Post-Apocalyptic RPG forums

Development => Programming => Topic started by: mvBarracuda on November 24, 2009, 10:42:27 AM



Title: Large map performance bottleneck
Post by: mvBarracuda on November 24, 2009, 10:42:27 AM
I played around with the map editor yesterday to create a template for the ground level map of the techdemo. The map was meant to be 250*250m (= 250*250 tiles) in size. That makes 62500 ground tiles. Thanks to beliar's little script, the tiles themselves were easy to add.

When I tested the map in the editor and ingame I found out that performance was really sluggish. It seems that such a large number of map instances seriously affect the performance of PARPG. The bottleneck seems to be FIFE-related but if we could provide some profiling data, chances are good that a FIFE developer takes a look into it and could improve the performance.
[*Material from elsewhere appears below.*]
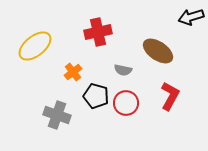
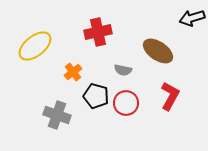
black arrow: moved 1 px right, 1 px down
For details how to test large map performance yourself and how to profile FIFE, check out this ticket:
http://parpg-trac.cvsdude.com/parpg/ticket/197

Does anyone have profiling experience on Linux and would like to take a look into it?

It's highly unlikely that a FIFE dev will have the time to look into it before we want to ship techdemo 1 but if we provide the profiling data, performance should get improved in the long run nevertheless.

For the techdemo itself we might need to downscale the map size for now to avoid sluggish performance. Maybe a 125*125 ground tiles map would do it as well? That would be 1/4 of the number of instances of the 250*250m map. What do you think?


Title: Re: Large map performance bottleneck
Post by: amo-ej1 on November 24, 2009, 03:11:53 PM
i have some experience with this stuff i'll take a look at it soon and post my findings in trac/here.


Title: Re: Large map performance bottleneck
Post by: mvBarracuda on November 24, 2009, 03:12:35 PM
Thanks a bunch amo-ej1 :-) That's really appreciated.


Title: Re: Large map performance bottleneck
Post by: Kaydeth on November 24, 2009, 11:21:05 PM
could you post the map file (and mabye some instructions on how to swap it into the game?) so that we can see how this effects other hardware setups?


Title: Re: Large map performance bottleneck
Post by: zenbitz on November 25, 2009, 01:28:24 AM
just replace the map name in settings.xml

I did a quick and dirty hack of the 250 x 250 into a 125 x 250 and FPS improved from ~20 to ~40.  FPS on the map.xml file is roughly 80 on my MacBookPro.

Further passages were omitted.